ENFLASYONDA ‘MUTLAK ZAFER’ VURGUSU
Her dönemin kendine has özellikleri olduğunu kaydeden Erdal Bahçıvan, “Bu dönemin başlıca özelliği hız. Hız çağında yıllar ve günler eskisinden çok çabuk geçiyor. Yeni yıl, yeni umutlar ve beklentiler demek. Geride bırakacağımız yılın muhasebesini yaparken öncelikli dileğimiz; en azından, geride kalan yıldan daha iyi olması; 2024’ün dünyaya, ülkemize barış ve bereket, hepimize sağlık, huzur ve mutluluk getirmesidir” ifadelerini kullandı.

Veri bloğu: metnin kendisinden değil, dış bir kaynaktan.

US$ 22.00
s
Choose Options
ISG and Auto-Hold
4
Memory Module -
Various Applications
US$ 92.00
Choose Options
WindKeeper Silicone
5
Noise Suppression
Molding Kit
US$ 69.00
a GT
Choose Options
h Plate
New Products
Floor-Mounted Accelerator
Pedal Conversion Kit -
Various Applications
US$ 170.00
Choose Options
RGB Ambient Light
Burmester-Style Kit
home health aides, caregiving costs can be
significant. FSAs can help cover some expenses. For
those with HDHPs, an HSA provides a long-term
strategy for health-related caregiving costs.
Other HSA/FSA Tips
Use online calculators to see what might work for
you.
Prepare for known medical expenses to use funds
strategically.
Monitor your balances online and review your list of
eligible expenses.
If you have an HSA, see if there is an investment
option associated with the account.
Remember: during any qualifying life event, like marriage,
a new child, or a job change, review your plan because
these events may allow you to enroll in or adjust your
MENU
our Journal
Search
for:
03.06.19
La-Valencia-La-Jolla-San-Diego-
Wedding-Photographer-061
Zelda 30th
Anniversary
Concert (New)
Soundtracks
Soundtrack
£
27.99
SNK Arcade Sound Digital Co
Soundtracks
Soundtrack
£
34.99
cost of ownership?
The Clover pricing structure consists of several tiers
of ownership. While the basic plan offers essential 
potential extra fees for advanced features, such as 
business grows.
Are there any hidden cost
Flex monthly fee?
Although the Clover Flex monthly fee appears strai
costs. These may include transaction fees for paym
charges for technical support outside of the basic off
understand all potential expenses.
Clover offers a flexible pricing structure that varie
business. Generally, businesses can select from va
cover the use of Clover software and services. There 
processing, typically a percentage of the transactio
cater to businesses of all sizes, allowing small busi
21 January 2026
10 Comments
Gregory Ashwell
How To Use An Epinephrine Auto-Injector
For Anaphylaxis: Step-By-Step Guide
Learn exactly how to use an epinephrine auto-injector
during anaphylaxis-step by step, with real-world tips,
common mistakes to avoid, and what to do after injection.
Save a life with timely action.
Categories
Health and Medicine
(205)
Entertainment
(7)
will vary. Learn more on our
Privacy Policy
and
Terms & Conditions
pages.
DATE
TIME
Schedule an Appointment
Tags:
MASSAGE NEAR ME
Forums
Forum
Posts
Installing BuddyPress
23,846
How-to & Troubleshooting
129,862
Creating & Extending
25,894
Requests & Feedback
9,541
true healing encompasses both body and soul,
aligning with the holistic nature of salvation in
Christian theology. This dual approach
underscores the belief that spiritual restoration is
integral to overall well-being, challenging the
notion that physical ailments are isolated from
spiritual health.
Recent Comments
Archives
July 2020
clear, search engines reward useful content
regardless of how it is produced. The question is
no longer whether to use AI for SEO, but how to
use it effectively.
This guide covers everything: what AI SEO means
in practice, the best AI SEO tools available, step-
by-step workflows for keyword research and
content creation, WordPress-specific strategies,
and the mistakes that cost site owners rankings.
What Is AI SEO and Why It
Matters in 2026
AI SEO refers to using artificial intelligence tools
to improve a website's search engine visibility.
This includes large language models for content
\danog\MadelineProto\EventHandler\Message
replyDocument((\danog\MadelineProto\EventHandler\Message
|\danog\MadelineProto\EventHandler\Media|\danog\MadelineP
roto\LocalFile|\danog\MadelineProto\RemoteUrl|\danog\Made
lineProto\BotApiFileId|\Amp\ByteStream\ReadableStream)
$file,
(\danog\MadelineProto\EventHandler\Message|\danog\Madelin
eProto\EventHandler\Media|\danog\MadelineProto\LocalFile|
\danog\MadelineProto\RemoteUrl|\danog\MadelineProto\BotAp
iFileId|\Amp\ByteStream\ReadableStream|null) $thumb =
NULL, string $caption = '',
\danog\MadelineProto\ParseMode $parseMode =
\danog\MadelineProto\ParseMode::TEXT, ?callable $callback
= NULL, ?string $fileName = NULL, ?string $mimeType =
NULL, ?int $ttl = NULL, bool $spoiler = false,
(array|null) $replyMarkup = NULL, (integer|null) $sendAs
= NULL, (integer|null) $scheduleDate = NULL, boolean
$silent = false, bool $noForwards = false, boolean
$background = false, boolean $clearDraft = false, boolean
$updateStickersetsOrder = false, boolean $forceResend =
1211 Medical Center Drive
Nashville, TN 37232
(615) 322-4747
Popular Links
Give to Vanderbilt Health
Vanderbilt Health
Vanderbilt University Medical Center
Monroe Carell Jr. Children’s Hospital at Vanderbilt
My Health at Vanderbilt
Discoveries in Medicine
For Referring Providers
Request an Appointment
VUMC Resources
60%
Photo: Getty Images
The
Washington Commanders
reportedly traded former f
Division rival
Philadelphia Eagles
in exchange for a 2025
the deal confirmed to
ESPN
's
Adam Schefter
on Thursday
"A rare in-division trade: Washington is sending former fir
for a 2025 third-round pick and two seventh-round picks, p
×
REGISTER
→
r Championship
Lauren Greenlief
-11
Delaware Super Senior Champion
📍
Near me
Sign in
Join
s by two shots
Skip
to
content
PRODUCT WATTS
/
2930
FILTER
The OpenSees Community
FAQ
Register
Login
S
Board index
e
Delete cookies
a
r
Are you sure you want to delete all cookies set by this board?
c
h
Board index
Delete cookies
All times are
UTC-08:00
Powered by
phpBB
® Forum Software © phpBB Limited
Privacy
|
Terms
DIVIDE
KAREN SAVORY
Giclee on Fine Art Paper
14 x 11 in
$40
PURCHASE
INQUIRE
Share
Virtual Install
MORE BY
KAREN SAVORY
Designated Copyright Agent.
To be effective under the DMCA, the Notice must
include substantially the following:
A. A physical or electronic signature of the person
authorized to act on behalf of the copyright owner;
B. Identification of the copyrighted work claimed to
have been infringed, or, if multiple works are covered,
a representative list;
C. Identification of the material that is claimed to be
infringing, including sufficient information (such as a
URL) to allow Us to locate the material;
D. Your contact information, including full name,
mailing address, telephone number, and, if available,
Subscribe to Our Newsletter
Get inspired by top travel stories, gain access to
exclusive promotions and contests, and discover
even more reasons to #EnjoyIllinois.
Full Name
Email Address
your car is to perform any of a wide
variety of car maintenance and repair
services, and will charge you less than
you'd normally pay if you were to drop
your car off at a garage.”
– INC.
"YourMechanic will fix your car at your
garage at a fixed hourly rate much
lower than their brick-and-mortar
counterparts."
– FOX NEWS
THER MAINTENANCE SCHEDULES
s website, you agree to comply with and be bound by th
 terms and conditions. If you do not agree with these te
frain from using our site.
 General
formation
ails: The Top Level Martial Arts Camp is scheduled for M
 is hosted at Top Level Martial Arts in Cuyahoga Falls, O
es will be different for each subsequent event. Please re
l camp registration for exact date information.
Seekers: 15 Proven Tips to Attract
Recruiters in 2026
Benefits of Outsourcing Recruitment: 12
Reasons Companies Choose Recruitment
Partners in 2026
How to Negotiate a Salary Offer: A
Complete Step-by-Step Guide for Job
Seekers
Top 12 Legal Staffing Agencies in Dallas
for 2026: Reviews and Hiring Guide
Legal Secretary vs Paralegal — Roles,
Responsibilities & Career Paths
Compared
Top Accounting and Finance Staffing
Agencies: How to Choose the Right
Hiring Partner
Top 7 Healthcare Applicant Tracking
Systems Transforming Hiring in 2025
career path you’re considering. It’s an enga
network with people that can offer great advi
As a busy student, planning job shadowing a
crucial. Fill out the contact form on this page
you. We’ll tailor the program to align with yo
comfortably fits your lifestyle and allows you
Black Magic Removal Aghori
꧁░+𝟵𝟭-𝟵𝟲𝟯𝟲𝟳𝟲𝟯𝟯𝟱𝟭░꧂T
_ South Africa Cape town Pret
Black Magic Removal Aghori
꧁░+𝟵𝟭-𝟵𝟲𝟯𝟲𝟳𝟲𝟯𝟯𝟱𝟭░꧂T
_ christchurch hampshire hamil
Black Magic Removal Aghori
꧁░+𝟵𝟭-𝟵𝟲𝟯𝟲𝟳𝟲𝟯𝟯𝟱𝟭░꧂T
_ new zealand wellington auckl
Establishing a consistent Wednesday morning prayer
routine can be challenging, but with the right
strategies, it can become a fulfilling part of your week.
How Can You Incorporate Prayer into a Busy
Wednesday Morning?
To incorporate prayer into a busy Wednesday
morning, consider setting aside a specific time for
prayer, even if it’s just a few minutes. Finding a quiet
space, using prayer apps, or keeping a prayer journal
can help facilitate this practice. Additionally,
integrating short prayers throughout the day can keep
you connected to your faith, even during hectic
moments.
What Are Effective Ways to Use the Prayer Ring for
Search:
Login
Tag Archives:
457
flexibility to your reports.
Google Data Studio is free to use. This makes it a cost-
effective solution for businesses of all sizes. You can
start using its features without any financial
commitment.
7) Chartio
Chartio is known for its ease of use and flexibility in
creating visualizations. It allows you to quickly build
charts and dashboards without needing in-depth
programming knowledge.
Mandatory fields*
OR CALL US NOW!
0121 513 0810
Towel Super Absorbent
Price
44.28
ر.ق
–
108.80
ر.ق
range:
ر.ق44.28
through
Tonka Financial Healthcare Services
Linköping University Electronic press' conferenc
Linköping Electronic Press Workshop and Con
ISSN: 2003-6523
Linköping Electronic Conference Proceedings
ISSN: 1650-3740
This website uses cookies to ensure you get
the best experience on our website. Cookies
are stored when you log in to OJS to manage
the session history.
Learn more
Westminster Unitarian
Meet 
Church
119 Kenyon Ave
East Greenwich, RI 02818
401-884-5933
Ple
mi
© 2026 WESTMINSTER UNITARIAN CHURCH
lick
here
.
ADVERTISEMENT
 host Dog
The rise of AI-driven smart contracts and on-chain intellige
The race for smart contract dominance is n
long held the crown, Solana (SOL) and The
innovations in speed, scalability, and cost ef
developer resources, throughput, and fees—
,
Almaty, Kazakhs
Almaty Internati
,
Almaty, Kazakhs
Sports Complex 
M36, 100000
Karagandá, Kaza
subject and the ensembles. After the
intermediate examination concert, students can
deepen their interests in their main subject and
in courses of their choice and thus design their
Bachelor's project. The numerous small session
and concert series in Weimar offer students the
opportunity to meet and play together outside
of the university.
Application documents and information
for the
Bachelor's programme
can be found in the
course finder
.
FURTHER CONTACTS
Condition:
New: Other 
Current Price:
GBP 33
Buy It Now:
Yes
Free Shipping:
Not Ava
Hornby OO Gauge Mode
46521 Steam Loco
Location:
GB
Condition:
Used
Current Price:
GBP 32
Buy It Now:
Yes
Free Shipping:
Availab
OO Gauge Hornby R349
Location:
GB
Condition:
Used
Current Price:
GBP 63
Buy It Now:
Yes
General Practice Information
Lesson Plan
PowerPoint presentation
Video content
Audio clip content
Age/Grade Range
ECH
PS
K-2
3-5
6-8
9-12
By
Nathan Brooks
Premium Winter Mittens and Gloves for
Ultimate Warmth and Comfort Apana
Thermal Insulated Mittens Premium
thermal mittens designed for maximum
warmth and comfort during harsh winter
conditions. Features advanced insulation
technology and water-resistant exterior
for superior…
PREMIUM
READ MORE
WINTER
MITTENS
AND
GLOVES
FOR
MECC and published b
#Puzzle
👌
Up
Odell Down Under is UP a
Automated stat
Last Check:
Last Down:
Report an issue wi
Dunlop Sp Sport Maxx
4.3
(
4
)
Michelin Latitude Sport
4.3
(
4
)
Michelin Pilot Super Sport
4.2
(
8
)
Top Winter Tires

Bahçıvan, dünya ekonomisinde 2023’ün, 2022’de yaşanan şokların mirasını devraldığını dile getirdi. İSO Başkanı, “Gelinen noktada küresel ekonomik ortam, dipten dönüş sinyallerine rağmen, halen ülkemiz ekonomisi için destekleyici olmaktan uzak. Bunun ana sebeplerinden biri yüksek faiz ortamı. Son verilere baktığımızda, enerji şokunun büyük oranda atlatılmasıyla enflasyon geri çekilirken büyük merkez bankaları da faiz artırımlarını hemen hemen sonlandırmış durumda. Yine de dünya enflasyon karşısında mutlak zafer ilan edebilmiş değil. Faizler muhtemelen 2024’ün ilerleyen dönemlerine kadar yüksek kalacak” diye konuştu.
İŞGÜCÜ VASFI EKSİK KALDI
-Yeni ekonomi yönetiminin ortaya koyduğu hedefleri bir nihai nokta değil, ara hedefler olarak gördüklerini belirten Bahçıvan, “Makro hedefleri yapısal reformların izlemesi gerek. Zira üretimde yapısal dönüşüm artık ertelenebilir olmaktan çıktı, kaçınılmaz bir zorunluluk haline geldi. Sanayimizin ölçek sorunundan işgücü vasfına kadar tamamlamamız gereken ciddi eksiklerimiz var”dedi. Bahçıvan şöyle devam etti: “Ekonominin paydaşları olarak dezenflasyon ve ekonomik dengelenme doğrultusunda yaşadığımız geçiş sürecine katkı sağlarken, üretimde verimlilik ve teknoloji açığımızı kapatacak kapsamlı bir reform sürecine de odaklanmamız gerekiyor. Zira üretimde katma değer ve teknoloji odaklı bir dönüşüm, eğitim, altyapı, işgücü piyasası, teşvik sistemi gibi pek çok alanda bütüncül bir stratejik planlama gerektiriyor.”